What has happened in the last fortnight at the Essendon Football Club has taken me a while to get my head around. And many in the community may observe the happenings at the Bombers (a team I once supported) and not think much of it. But I beg anyone who reads this to stop for a moment and consider what happened and what it actually means.
Andrew Thorburn was the CEO of the Essendon Football Club for about one day. Before that he was the CEO at the Bank of New Zealand and the National Australia Bank – two of the most important jobs in Australian business.
Sadly though, Thorburn had to resign from his new role at Essendon in what I think are some of the most outrageous circumstances in recent times.
It all started in 2013, nearly one decade ago, when a pastor preached things that not everyone agrees with, but nonetheless on principles central to the Christian faith and embedded firmly in the Bible.
Mr Thorburn became a member of this church in 2014 and Chairman in 2018. It is this association, and especially in relation to a sermon preached before Mr Thorburn joined the church, that led to his resignation.
Outrageously, Essendon made Mr Thorburn choose between his role as Chairman of the church and his new job as CEO of the Essendon Football Club, the club he has supported since boyhood, and upon the announcement, he stated that it was “one of the proudest moments of my life”.
The beliefs and principles that the church group and Mr Thorburn hold have been tolerated in our inclusive community up until now, and are shared by a number of other faiths, including Islam to name but one.
And, while Mr Thorburn’s appointment apparently highly offended some people, the same rage (from people like Dan Andrews) was not expressed when it was reported that an AFLW player chose to not partake in the recent Pride Round.
So to be clear: Thorburn did not deliver the sermon, he wasn’t even a member at the church when it was preached, and he has made clear he doesn’t “always agree with what’s said” there. Yet he was, in effect, forced out of his job because the Essendon Board didn’t agree with what was said and, fundamentally, his faith.
While we, as Australians, have long respected each other’s differences, noting one size does not fit everyone, it now appears that if you don’t fit into many people’s ideals, ideals that are increasingly anti-Christian – you go.
This is a very dangerous precedent, one that flies in the face of what it means to be an Australian in our pluralistic society that is meant to be inclusive and tolerant.
It is on this dangerous precedent I was drawn back to a story I was told and one that I repeated in my first speech to the Senate six years ago. That was the story of Fran Mirakaj, who was executed by the communist dictatorship in Albania because he refused to renounce his Christian faith.
Mirakaj could have kept his life if he had, at gunpoint, chosen to deny his belief in Jesus Christ. He chose not to, and he was killed.
Thankfully there are gulfs between Thorburn’s experience and Mirakaj’s death, but the principle remains the same. Where do we draw the line at allowing people to freely observe their beliefs before it starts to impact on whether they can keep their jobs?

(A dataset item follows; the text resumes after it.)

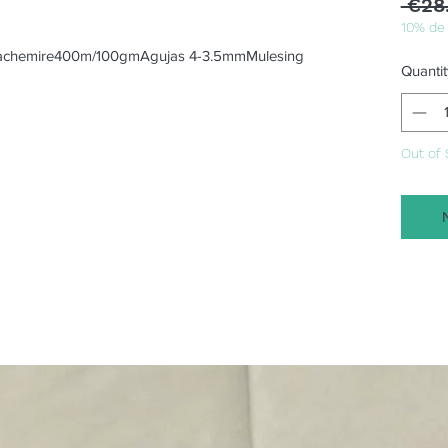
 €28
10% de
achemire400m/100gmAgujas 4-3.5mmMulesing 
Quantit
Out of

To allow another to hold or practise their beliefs, you don’t need to share them. But respecting that they and others hold such beliefs is an important part of what makes our country great, or at least it used to.

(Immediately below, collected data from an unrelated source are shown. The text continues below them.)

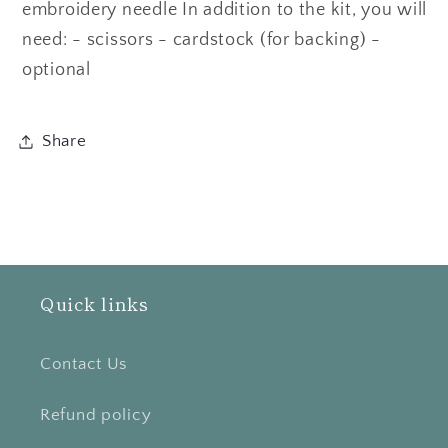
embroidery needle In addition to the kit, you will
need: - scissors - cardstock (for backing) -
optional
Share
Quick links
Contact Us
Refund policy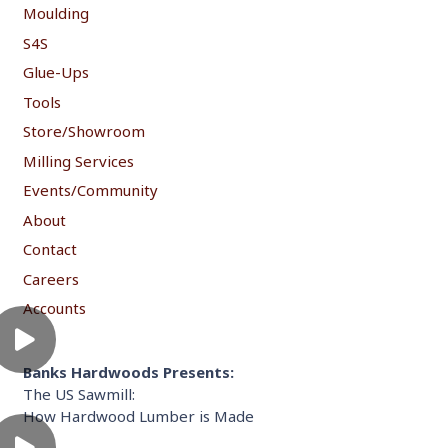
Moulding
S4S
Glue-Ups
Tools
Store/Showroom
Milling Services
Events/Community
About
Contact
Careers
Accounts
Banks Hardwoods Presents:
The US Sawmill:
How Hardwood Lumber is Made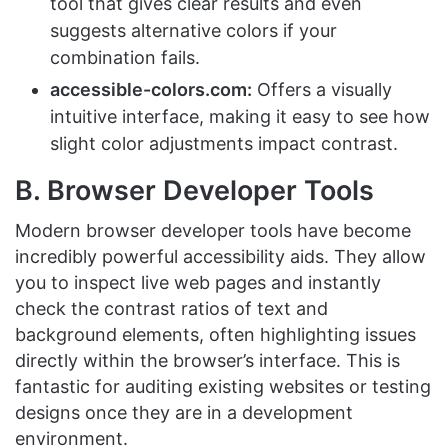
tool that gives clear results and even
suggests alternative colors if your
combination fails.
accessible-colors.com:
Offers a visually
intuitive interface, making it easy to see how
slight color adjustments impact contrast.
B. Browser Developer Tools
Modern browser developer tools have become
incredibly powerful accessibility aids. They allow
you to inspect live web pages and instantly
check the contrast ratios of text and
background elements, often highlighting issues
directly within the browser’s interface. This is
fantastic for auditing existing websites or testing
designs once they are in a development
environment.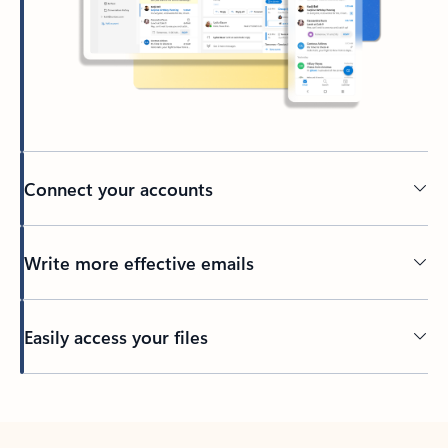
Connect your accounts
Write more effective emails
Easily access your files
Back to tabs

Thankfully, in 2022 it is wrong to fire someone because of their skin colour, their sexual orientation or their gender. The same should apply to one’s faith – but we now have evidence that it does not.
And in case you’re wondering – while I am a Christian myself, I would be writing exactly the same way if a person from any religious denomination had been fired from being CEO of Essendon because of their faith.
What Essendon has done to Thorburn and to Christians across the country is wrong, it is shameful, and it is unAustralian.